Data shown: Begin

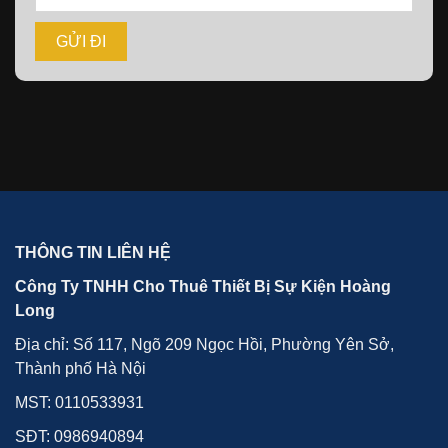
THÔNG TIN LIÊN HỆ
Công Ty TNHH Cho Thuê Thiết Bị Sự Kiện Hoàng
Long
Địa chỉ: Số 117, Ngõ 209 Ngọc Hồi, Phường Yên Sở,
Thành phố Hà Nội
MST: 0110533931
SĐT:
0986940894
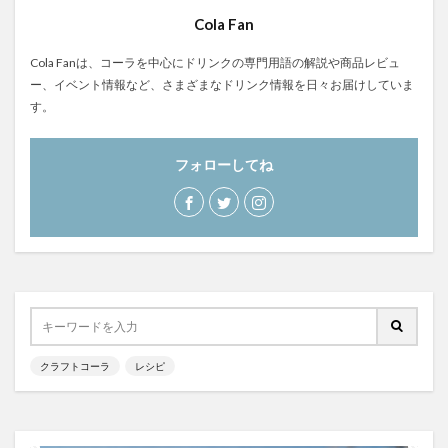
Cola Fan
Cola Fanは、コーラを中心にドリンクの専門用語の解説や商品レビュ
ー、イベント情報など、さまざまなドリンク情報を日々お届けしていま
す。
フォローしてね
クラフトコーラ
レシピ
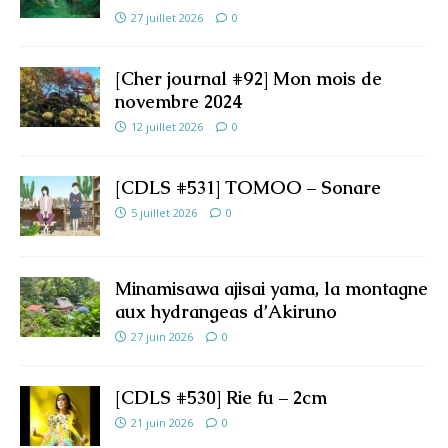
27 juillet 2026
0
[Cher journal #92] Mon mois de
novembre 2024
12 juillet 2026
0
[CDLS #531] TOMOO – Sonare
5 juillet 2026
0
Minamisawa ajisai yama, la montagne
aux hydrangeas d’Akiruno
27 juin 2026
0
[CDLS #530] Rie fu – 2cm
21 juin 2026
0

Data shown: End
Data shown: Begin

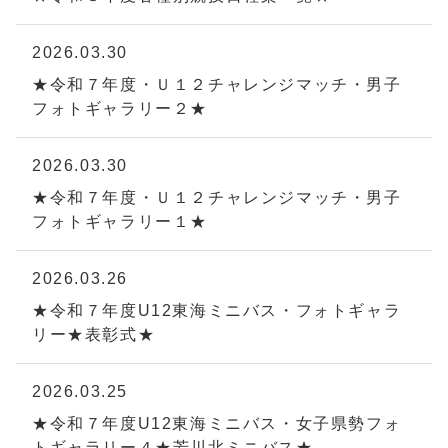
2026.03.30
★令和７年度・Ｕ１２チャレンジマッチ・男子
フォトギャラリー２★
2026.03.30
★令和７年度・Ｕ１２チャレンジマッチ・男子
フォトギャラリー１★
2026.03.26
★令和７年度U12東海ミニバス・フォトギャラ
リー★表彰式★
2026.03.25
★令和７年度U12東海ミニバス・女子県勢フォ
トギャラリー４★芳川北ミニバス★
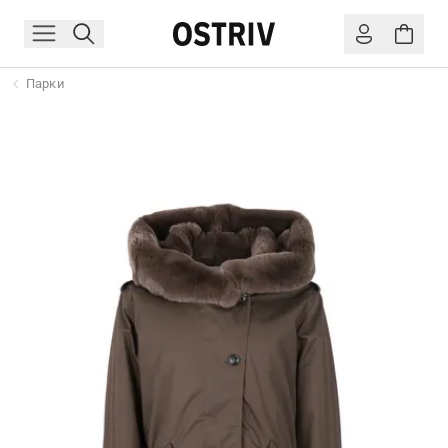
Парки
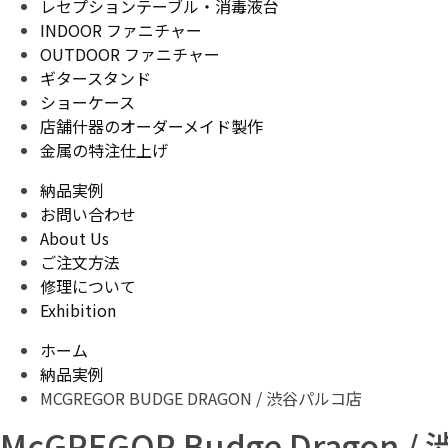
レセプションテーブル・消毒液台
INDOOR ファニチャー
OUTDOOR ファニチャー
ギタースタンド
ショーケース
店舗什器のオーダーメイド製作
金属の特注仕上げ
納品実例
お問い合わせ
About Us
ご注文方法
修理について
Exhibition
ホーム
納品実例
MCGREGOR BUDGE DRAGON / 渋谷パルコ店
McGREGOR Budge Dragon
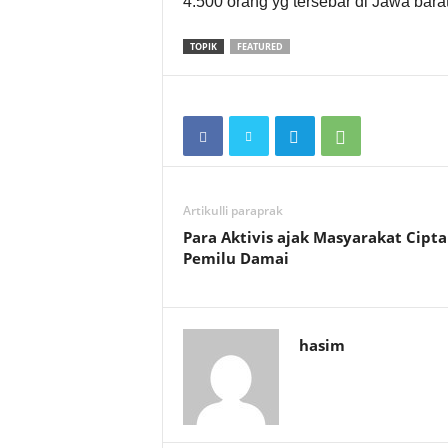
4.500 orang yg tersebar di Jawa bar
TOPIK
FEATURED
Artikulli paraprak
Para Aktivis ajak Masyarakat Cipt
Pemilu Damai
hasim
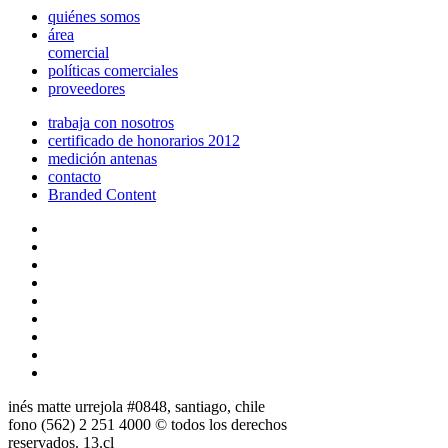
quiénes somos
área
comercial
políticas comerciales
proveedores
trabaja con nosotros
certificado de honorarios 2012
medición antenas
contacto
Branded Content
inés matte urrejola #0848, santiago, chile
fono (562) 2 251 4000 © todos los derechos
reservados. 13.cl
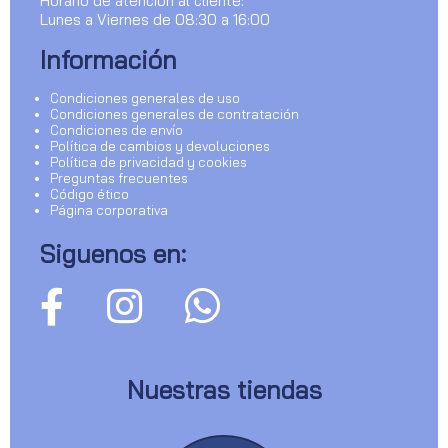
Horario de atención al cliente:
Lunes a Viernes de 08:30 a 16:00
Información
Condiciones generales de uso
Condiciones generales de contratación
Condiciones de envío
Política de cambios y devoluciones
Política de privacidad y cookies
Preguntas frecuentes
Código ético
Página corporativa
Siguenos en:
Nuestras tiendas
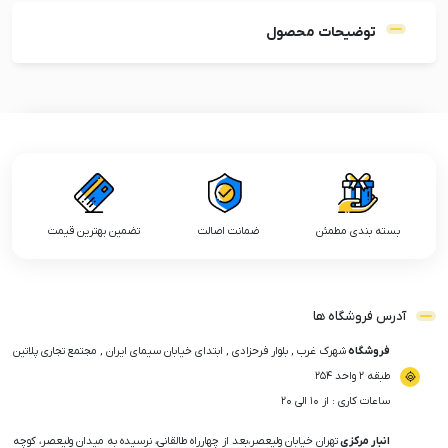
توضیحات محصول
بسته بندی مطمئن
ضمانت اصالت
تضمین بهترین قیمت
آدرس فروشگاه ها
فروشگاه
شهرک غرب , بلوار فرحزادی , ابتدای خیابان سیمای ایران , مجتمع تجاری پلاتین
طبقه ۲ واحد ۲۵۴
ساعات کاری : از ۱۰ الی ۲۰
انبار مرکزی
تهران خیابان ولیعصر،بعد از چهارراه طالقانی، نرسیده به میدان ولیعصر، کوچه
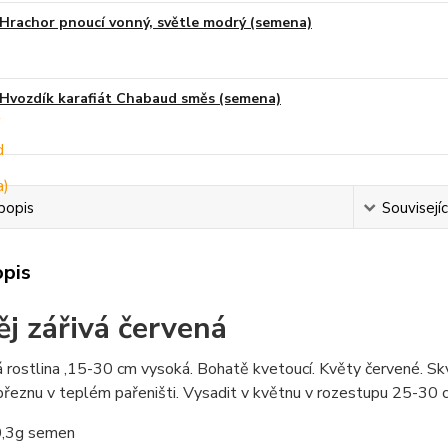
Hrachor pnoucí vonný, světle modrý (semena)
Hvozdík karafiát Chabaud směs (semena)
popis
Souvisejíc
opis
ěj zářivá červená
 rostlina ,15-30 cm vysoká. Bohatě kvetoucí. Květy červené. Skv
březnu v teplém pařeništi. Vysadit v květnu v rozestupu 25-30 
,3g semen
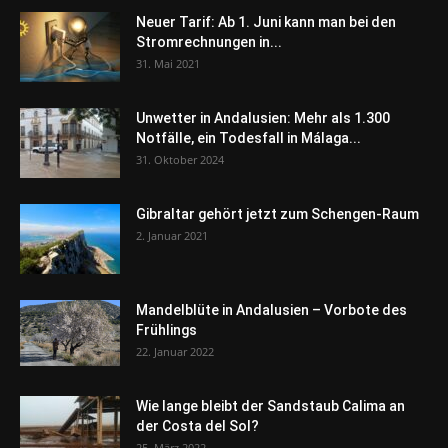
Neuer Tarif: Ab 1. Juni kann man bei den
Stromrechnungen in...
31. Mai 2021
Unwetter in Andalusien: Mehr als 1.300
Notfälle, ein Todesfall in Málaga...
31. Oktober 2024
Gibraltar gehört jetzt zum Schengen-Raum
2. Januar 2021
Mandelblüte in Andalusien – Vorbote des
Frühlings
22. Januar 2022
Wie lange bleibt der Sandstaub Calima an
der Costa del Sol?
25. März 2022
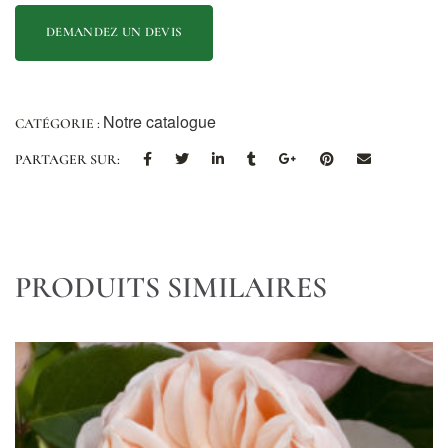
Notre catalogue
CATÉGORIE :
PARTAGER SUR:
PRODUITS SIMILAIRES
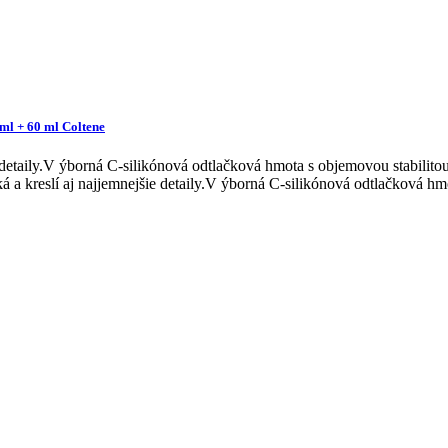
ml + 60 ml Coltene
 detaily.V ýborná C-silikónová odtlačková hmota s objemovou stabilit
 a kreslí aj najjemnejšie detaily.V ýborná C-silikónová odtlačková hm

Data shown: End

Everything between and including the line above containing "25. März 2022" and the line containing "a kreslí aj" should be reproduced exactly, with pictures excluded.

25. März 2022
Notre catalogue
CATÉGORIE :
PARTAGER SUR:
PRODUITS SIMILAIRES
ml + 60 ml Coltene
 detaily.V ýborná C-silikónová odtlačková hmota s objemovou stabilit
 a kreslí aj najjemnejšie detaily.V ýborná C-silikónová odtlačková hm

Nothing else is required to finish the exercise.